Suddenly, a man was the ground. Others kicked him in the head, the arms; the chest, punishing him for some unseen infraction. I couldn’t move, I couldn’t yell, and it was over before the initial shock left. The man got up and stumbled off; the others dispersed. The door opened behind me; help had arrived.
I left the Downtown Eastside about a month later. I had worked there for seven years in various positions but the violence had never got to me as much as it did that night. Perhaps it was the gratuitous nature of the incident with the men or the casual acceptance of danger from the women but I knew it had finally gone beyond my limits of endurance. As I wrote on February 8, I knew I could not stay in the community in which I worked— I was not strong enough. I needed to recoup my strength, solidify self trust and further develop the tools needed to re-center again and again, each time life threw me off balance. I left, but it was only through therapy and a lot of personal work that I was able to so before burnout not only incapacitated my abilities but integrity as well. I had been forging a slow but sure appreciation for life and for who I was within it. But all I knew at that moment was that I deserved more.
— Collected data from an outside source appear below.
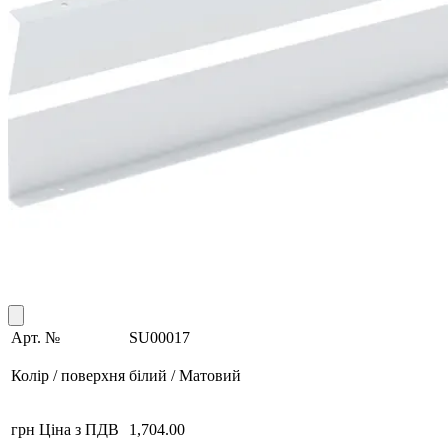
Арт. №
SU00017
Колір / поверхня
білий / Матовий
грн Ціна з ПДВ
1,704.00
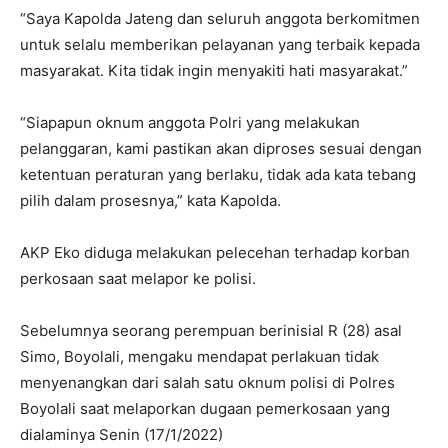
“Saya Kapolda Jateng dan seluruh anggota berkomitmen
untuk selalu memberikan pelayanan yang terbaik kepada
masyarakat. Kita tidak ingin menyakiti hati masyarakat.”
“Siapapun oknum anggota Polri yang melakukan
pelanggaran, kami pastikan akan diproses sesuai dengan
ketentuan peraturan yang berlaku, tidak ada kata tebang
pilih dalam prosesnya,” kata Kapolda.
AKP Eko diduga melakukan pelecehan terhadap korban
perkosaan saat melapor ke polisi.
Sebelumnya seorang perempuan berinisial R (28) asal
Simo, Boyolali, mengaku mendapat perlakuan tidak
menyenangkan dari salah satu oknum polisi di Polres
Boyolali saat melaporkan dugaan pemerkosaan yang
dialaminya Senin (17/1/2022)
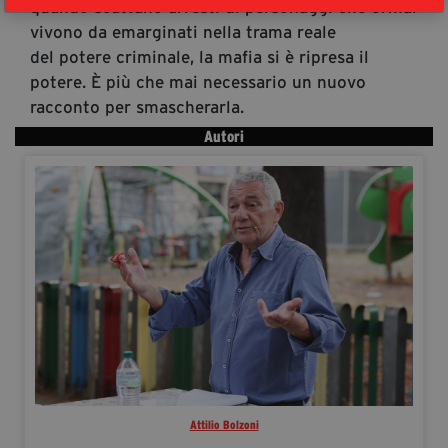
quando scattano arresti di personaggi che ormai
vivono da emarginati nella trama reale
del potere criminale, la mafia si è ripresa il
potere. È più che mai necessario un nuovo
racconto per smascherarla.
Autori
Attilio Bolzoni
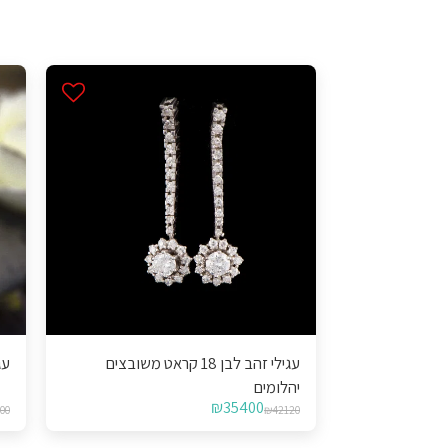
עגילי זהב לבן 18 קראט משובצים
עגילי 
יהלומים
₪
35400
00
₪
42120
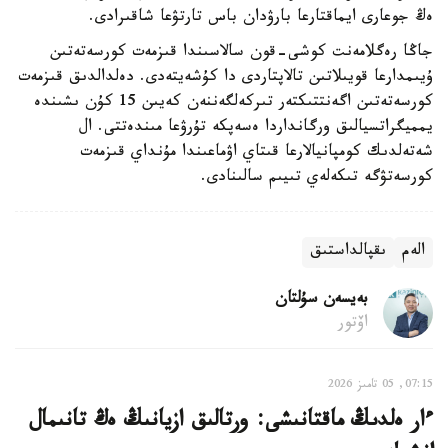
ەڭ جوعارى ايماقتارعا بارۋدان باس تارتۋعا شاقىرادى.
جاڭا رەگلامەنت كوشى-قون سالاسىندا قىزمەت كورسەتەتىن
ۇيىمدارعا قويىلاتىن تالاپتاردى دا كۇشەيتەدى. دەلدالدىق قىزمەت
كورسەتەتىن اگەنتتىكتەر تىركەلگەننەن كەيىن 15 كۇن ىشىندە
يمميگراتسيالىق ورگانداردا ەسەپكە تۇرۋعا مىندەتتى. ال
شەتەلدىك كومپانيالارعا قىتاي اۋماعىندا مۇنداي قىزمەت
كورسەتۋگە تىكەلەي تىيىم سالىنادى.
الەم
ىقپالداستىق
بەيسەن سۇلتان
اۆتور
07:15, 05 تامىز 2026
ءار ەلدىڭ ماقتانىشى: ورتالىق ازيانىڭ ەڭ تانىمال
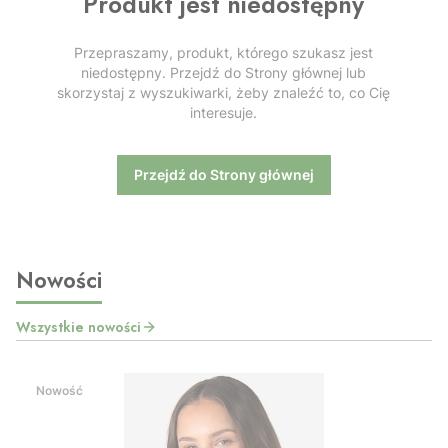
Produkt jest niedostępny
Przepraszamy, produkt, którego szukasz jest
niedostępny. Przejdź do Strony głównej lub
skorzystaj z wyszukiwarki, żeby znaleźć to, co Cię
interesuje.
Przejdź do Strony głównej
Nowości
Wszystkie nowości
Nowość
The women and men who stayed behind and continued to live life on the edge also deserved more— more respect, more safety; more joy. But just because a person deserves something doesn't mean it will necessarily happen. Regardless of our situation, to get more out of life, to thrive rather than survive, we first have to go within. The only difference between me and those that never got out was that I had the means and enough emotional support to do just that: to find my center or, at least the first rudimentary signs of it, and begin slaying my own demons, one vampire at a time.